Une équipe de chercheurs aux États-Unis suit l'état de santé de plusieurs milliers de femmes, dont certaines sont séropositives et les autres, séronégatives, mais à risque élevé de contracter le VIH. Ils ont effectué des évaluations neurocognitives préliminaires ainsi qu'un bilan exhaustif de l'état de santé général des femmes inscrites à l'étude, particulièrement en ce qui concerne leur santé cardiovasculaire.

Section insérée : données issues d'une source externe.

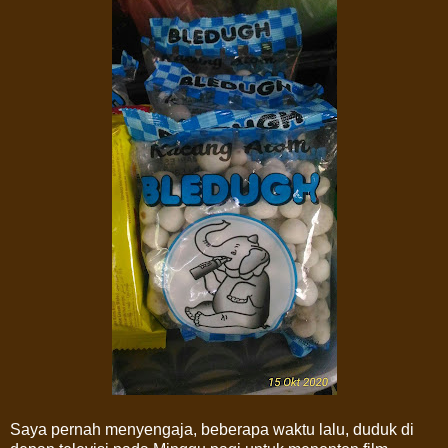
Saya pernah menyengaja, beberapa waktu lalu, duduk di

À mesure que la santé cardiovasculaire se détériore, les artères carotides, qui approvisionnent le cerveau en sang riche en oxygène, risquent de se rétrécir et de se boucher à cause de l'accumulation de dépôts collants appelés plaque qui se composent de déchets et de cholestérol. L'accumulation de plaque fait en sorte que le sang circule moins abondamment vers le cerveau. Les chercheurs ont évalué la santé des artères carotides des participantes. Ils ont constaté que, en général, les femmes séropositives obtenaient des résultats plus faibles aux tests neurocognitifs et que ces résultats étaient associés à une santé cardiovasculaire moins bonne. Si ces résultats étaient confirmés par une étude à plus long terme, ils pourraient inspirer la tenue d'essais cliniques visant à prévenir ou à traiter les maladies cardiovasculaires, afin qu'il soit possible de maintenir ou d'améliorer le fonctionnement neurocognitif des PVVIH, particulièrement les femmes.

Détails de l'étude

Dans le cadre de la Women’s Interagency HIV Study (WIHS), les chercheurs ont recruté 3 766 femmes, tant séropositives que séronégatives, dans les six villes américaines suivantes :

  • Bronx
  • Brooklyn
  • Chicago
  • Los Angeles
  • San Francisco
  • Washington

Tous les six mois, les participantes étaient interrogées exhaustivement et subissaient des examens physiques et d'autres évaluations de leur état de santé. Grâce à la collecte régulière de données, les chercheurs ont réussi à établir une grande base de données. De temps en temps, l'équipe analyse les données amassées afin de pouvoir relever des tendances par rapport aux différents aspects de la santé des femmes séropositives. Dans le présent bulletin de Nouvelles-CATIE, nous mettons l'accent sur une sous-étude neurologique de la WIHS pour laquelle on a recruté les 1 282 femmes suivantes :

  • séropositives : 891 femmes
  • séronégatives : 391 femmes

Aux fins de la sous-étude neurologique, les chercheurs ont effectué des échographies des artères carotides (dans le cou), ainsi que des tests neuropsychologiques.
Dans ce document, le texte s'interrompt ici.